Over at Marginal Revolution Alex reveals that he has gotten a flu shot, and uses that fact to draw out a brief analysis of the external benefits that he does not entirely get to enjoy from his shot: his shot reduces contagion, reducing illness in others, which has only a small benefit that redounds to him. He closes by asking for suggestions on how to encourage more people to get flu shots, short of flat-out coercion and mandatory flu shots.
Let’s turn Alex’s point on its head. Alex gets a flu shot because he wants to get kissed.
The primary reason Alex gets a flu shot is to reduce his (and his family’s) probability of illness. A second reason may be to reduce the illness probability facing his friends. A third reason may be to reduce the illness probability facing his students.

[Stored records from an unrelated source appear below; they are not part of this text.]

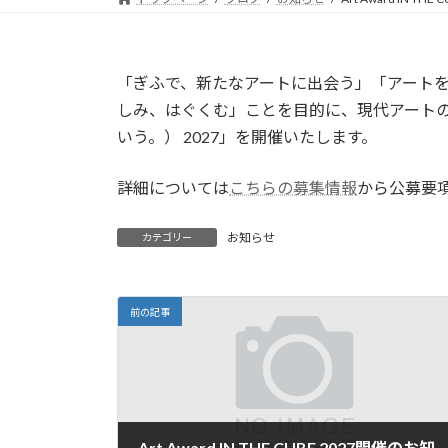
「ぎふで、新たなアートに出会う」「アート
しみ、はぐくむ」ことを目的に、現代アートの公募展「A
いう。） 2027」を開催いたします。
詳細については
こちらの募集情報
から公募要
お知らせ
カテゴリー
前の記事
Art Award IN THE CUBE 2027開催のお知らせ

This is the crucial point to remember whenever anyone starts talking about tax or subsidy policies to “internalize externalities”: at the margin, the greatest beneficiary of Alex’s action is Alex. If the marginal benefit to him of getting the shot is larger than the marginal cost, then he’ll do it, even if we don’t have some elaborate scheme of subsidies to compensate him for the benefit he generates for us. If his desire to prevent illness in himself and in his close circle is high enough, he’ll do it, and any payment we make to him at the margin could be inframarginal; it might not change his behavior.
That case is what Buchanan & Stubblebine (Economica, 1961) classified as a Pareto-irrelevant, or just irrelevant, externality. In that case, a system of payments provides nothing more than a wealth transfer without changing the actual amount of the beneficial behavior that occurs.

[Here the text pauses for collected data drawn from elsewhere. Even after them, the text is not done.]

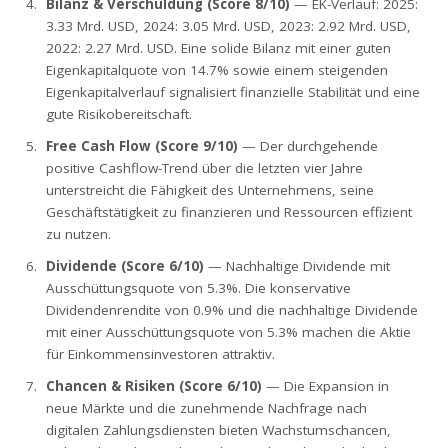
Bilanz & Verschuldung (Score 8/10)
— EK-Verlauf: 2025:
3.33 Mrd. USD, 2024: 3.05 Mrd. USD, 2023: 2.92 Mrd. USD,
2022: 2.27 Mrd. USD. Eine solide Bilanz mit einer guten
Eigenkapitalquote von 14.7% sowie einem steigenden
Eigenkapitalverlauf signalisiert finanzielle Stabilität und eine
gute Risikobereitschaft.
Free Cash Flow (Score 9/10)
— Der durchgehende
positive Cashflow-Trend über die letzten vier Jahre
unterstreicht die Fähigkeit des Unternehmens, seine
Geschäftstätigkeit zu finanzieren und Ressourcen effizient
zu nutzen.
Dividende (Score 6/10)
— Nachhaltige Dividende mit
Ausschüttungsquote von 5.3%. Die konservative
Dividendenrendite von 0.9% und die nachhaltige Dividende
mit einer Ausschüttungsquote von 5.3% machen die Aktie
für Einkommensinvestoren attraktiv.
Chancen & Risiken (Score 6/10)
— Die Expansion in
neue Märkte und die zunehmende Nachfrage nach
digitalen Zahlungsdiensten bieten Wachstumschancen,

Note the important policy implication of this insight: not all externalities need to be eliminated to achieve efficiency and the optimal amount of the behavior in question. In an efficient equilibrium, externalities still exist, it’s just that they are inframarginal.
So let’s sharpen Alex’s question. What is a good policy for ensuring that Pareto-relevant externalities are reduced or eliminated? How do we determine if an externality like the one he’s describing is relevant or irrelevant?